-- What the exercise asks --
Please give an exact transcription of the lines below, from the one that contains "mimo dosah MHD" to the very last, with no other lines.

-- Material supplied --

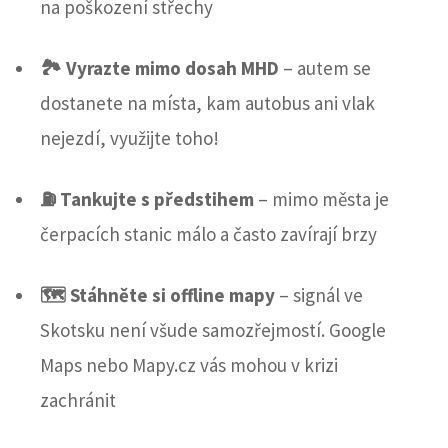
na poškození střechy
🏞️ Vyrazte mimo dosah MHD
– autem se
dostanete na místa, kam autobus ani vlak
nejezdí, využijte toho!
⛽️ Tankujte s předstihem
– mimo města je
čerpacích stanic málo a často zavírají brzy
🗺️ Stáhněte si offline mapy
– signál ve
Skotsku není všude samozřejmostí. Google
Maps nebo Mapy.cz vás mohou v krizi
zachránit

-- Your response --
🏞️ Vyrazte mimo dosah MHD
– autem se
dostanete na místa, kam autobus ani vlak
nejezdí, využijte toho!
⛽️ Tankujte s předstihem
– mimo města je
čerpacích stanic málo a často zavírají brzy
🗺️ Stáhněte si offline mapy
– signál ve
Skotsku není všude samozřejmostí. Google
Maps nebo Mapy.cz vás mohou v krizi
zachránit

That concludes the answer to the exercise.